Common debt is once again a focus in the “Draghi” report[1] on the future of European competitiveness, but on a completely different scale. In order to counteract the effects of its ageing population and boost its productivity, the EU should, according to the Commission, invest between 750 and 800 billion euros more each year, the equivalent of five GDP points and at least two Marshall Plans. While, thankfully, it is no longer dealing with rebuilding a continent, but the task ahead is no less extraordinary, not least because of the climate challenge that it has to overcome.
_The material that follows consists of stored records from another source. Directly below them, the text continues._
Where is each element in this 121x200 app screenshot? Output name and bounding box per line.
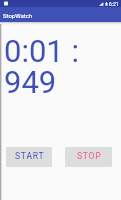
button[interactable]: START [6, 147, 52, 167]
staticText: START [15, 151, 45, 161]
staticText: STOP [77, 151, 102, 161]
staticText: 0:01 : [4, 33, 79, 69]
button[interactable]: STOP [65, 147, 112, 167]
staticText: 949 [4, 64, 57, 100]
staticText: StopWatch [3, 12, 33, 19]
staticText: 6:21 [109, 1, 119, 7]
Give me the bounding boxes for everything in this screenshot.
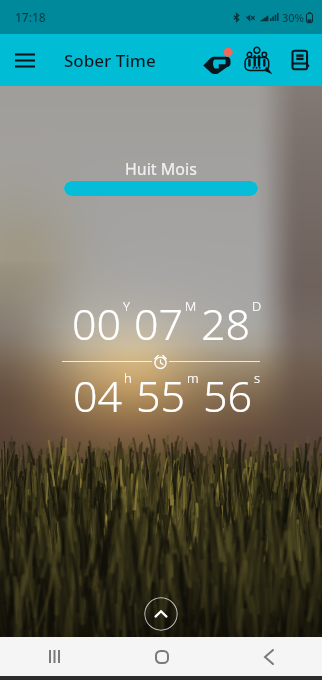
staticText: 55	[136, 366, 186, 425]
staticText: 04	[73, 366, 123, 425]
button[interactable]: Home	[108, 637, 215, 676]
staticText: D	[252, 297, 262, 315]
staticText: Sober Time	[64, 49, 156, 72]
staticText: h	[124, 369, 132, 387]
staticText: 28	[201, 294, 251, 353]
staticText: Huit Mois	[125, 158, 197, 180]
staticText: m	[187, 369, 199, 387]
staticText: Y	[123, 297, 130, 315]
staticText: 07	[134, 294, 184, 353]
staticText: M	[185, 297, 197, 315]
button[interactable]: Expand details	[144, 597, 178, 631]
button[interactable]: Community	[237, 34, 277, 86]
button[interactable]: Recents	[0, 637, 108, 676]
staticText: 17:18	[15, 9, 46, 25]
button[interactable]: Journal	[277, 34, 322, 86]
staticText: s	[254, 369, 261, 387]
staticText: 56	[203, 366, 253, 425]
button[interactable]: Motivation	[197, 34, 237, 86]
button[interactable]: Back	[215, 637, 322, 676]
button[interactable]: Menu	[0, 34, 50, 86]
staticText: 30%	[282, 10, 304, 25]
staticText: 00	[72, 294, 122, 353]
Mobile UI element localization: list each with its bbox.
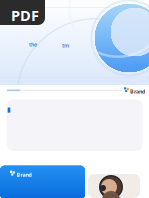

Under an ambitious “Green Deal” (which is by the way evolving, see box), the twenty-seven member states have set themselves the target of achieving carbon neutrality (net zero emissions) by 2050, mainly through the deployment of renewable energies. This requires not only to green electricity production but also increase it shortly, in order to drive the transformation of usages (such as the gradual phasing out of internal combustion engine vehicles, the replacement of oil and gas boilers with heat pumps and the conversion of industrial sites). Based on assessments by the EMBER research institute[2], in order for the EU to meet its climate targets, it will have to ramp up its electricity production by at least 50% by 2030, following years of stagnation. At the same time, the very nature of this production must change, so that the EU can mainly rely on (55%, compared to the current level of 27%) the two primary sources: solar and wind power (chart).

PROJECTED ELECTRICITY GENERATION IN THE EU (TWH)


Depending on the growth scenario retained, wind and solar farm capacities should be increased by a factor of 2.5 to 3 by 2030, which de facto underlie significant investments. It is therefore no coincidence that the call for a general mobilization in the Draghi report targets the energy transition, which, beyond being an existential challenge, is now a competitive arena between major economies, firstly China and the United States. In order to ensure that “greening” does not go hand in hand with “declining”, the EU will have raise resources that States alone cannot provide, due to budgetary constraints. The mobilisation of private savings, which is abundant but still too siloed in absence of capital markets union, is one of the solutions. Relaunching a common debt funding on a massive scale could be another.

[1] Draghi, M. (2024), Report on the Future of European Competitiveness, 9 September.

[2] EMBER (2024), Europe’s electricity transition takes crucial strides forward, European Electricity Review 2024, January. The institute states that electricity consumption would increase by 60% by 2030 if the EU were to hit its decarbonisation targets; assuming that the efficiency gains resulting from network improvements continue, this would result in increased production of around 50%.